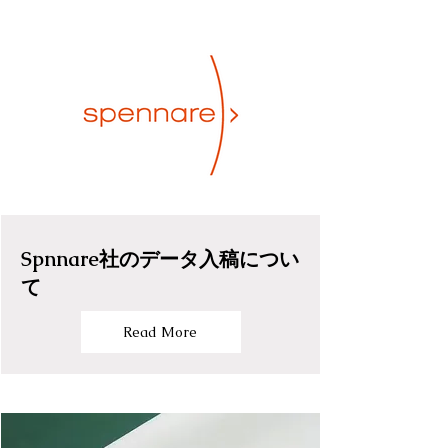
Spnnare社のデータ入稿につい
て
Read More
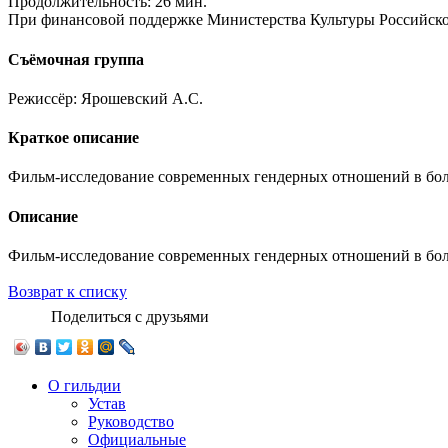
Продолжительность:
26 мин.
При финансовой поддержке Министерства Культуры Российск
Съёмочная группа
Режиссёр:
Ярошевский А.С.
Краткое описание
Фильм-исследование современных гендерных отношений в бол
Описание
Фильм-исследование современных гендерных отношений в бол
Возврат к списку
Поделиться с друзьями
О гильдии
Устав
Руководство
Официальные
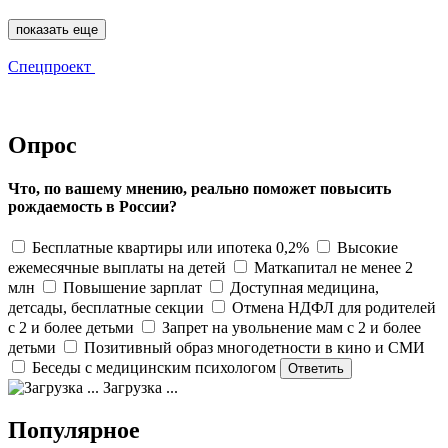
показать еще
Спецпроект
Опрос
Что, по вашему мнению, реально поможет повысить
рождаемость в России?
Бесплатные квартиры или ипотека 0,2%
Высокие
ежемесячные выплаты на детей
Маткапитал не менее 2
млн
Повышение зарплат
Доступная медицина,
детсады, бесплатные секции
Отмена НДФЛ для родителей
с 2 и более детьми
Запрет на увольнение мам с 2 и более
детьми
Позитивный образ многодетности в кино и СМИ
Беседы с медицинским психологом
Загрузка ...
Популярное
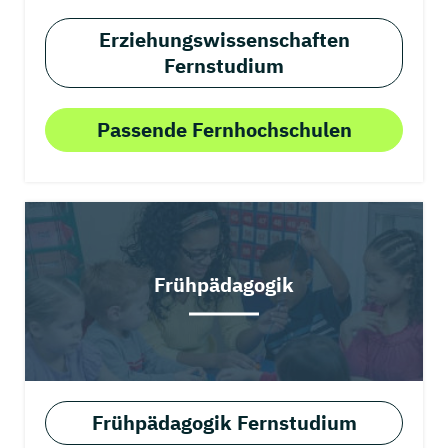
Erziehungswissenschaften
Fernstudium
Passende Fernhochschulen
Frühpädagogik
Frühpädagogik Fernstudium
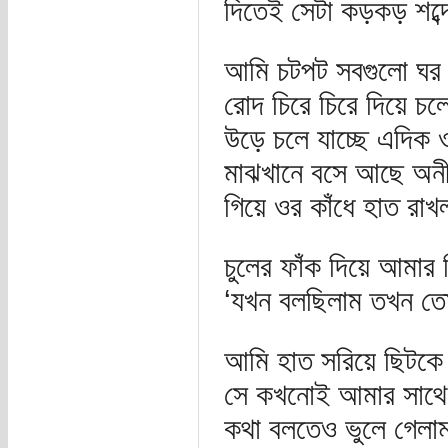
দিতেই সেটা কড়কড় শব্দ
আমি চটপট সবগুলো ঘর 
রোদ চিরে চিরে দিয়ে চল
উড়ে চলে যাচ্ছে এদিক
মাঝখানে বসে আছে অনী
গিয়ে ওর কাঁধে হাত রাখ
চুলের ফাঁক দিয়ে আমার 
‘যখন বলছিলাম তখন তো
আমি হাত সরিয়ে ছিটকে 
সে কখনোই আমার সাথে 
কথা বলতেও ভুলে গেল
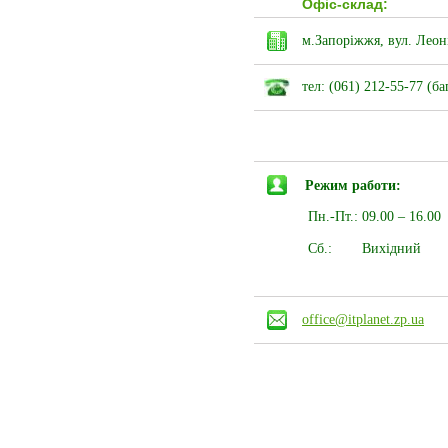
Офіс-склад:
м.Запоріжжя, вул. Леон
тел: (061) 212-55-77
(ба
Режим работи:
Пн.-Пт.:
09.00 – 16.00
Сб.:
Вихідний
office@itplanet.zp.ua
================
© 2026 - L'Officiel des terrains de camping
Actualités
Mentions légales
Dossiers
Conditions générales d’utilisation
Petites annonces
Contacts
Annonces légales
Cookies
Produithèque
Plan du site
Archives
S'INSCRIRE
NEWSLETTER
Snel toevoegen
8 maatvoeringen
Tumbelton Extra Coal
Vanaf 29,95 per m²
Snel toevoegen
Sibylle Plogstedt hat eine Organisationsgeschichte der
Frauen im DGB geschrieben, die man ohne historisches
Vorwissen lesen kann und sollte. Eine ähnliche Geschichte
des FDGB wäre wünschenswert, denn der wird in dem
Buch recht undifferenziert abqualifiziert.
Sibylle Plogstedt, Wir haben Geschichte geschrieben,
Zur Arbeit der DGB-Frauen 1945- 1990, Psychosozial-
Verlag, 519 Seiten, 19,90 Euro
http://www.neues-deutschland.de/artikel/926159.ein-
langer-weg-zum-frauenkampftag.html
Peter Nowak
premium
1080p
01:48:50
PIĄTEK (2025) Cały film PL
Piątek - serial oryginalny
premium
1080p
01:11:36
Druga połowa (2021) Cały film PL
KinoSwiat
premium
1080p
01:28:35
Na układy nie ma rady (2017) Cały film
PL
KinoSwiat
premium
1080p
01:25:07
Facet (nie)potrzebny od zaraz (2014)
================
* **TASK**
From the material above, give again exactly the lines from the one that contains "আমি চটপট সবগুলো ঘর" through the one that contains "office@itplanet.zp.ua", and leave out the pictures.

* **ANSWER BOX**
আমি চটপট সবগুলো ঘর 
রোদ চিরে চিরে দিয়ে চল
উড়ে চলে যাচ্ছে এদিক
মাঝখানে বসে আছে অনী
গিয়ে ওর কাঁধে হাত রাখ
চুলের ফাঁক দিয়ে আমার 
‘যখন বলছিলাম তখন তো
আমি হাত সরিয়ে ছিটকে 
সে কখনোই আমার সাথে 
কথা বলতেও ভুলে গেল
Офіс-склад:
м.Запоріжжя, вул. Леон
тел: (061) 212-55-77
(ба
Режим работи:
Пн.-Пт.:
09.00 – 16.00
Сб.:
Вихідний
office@itplanet.zp.ua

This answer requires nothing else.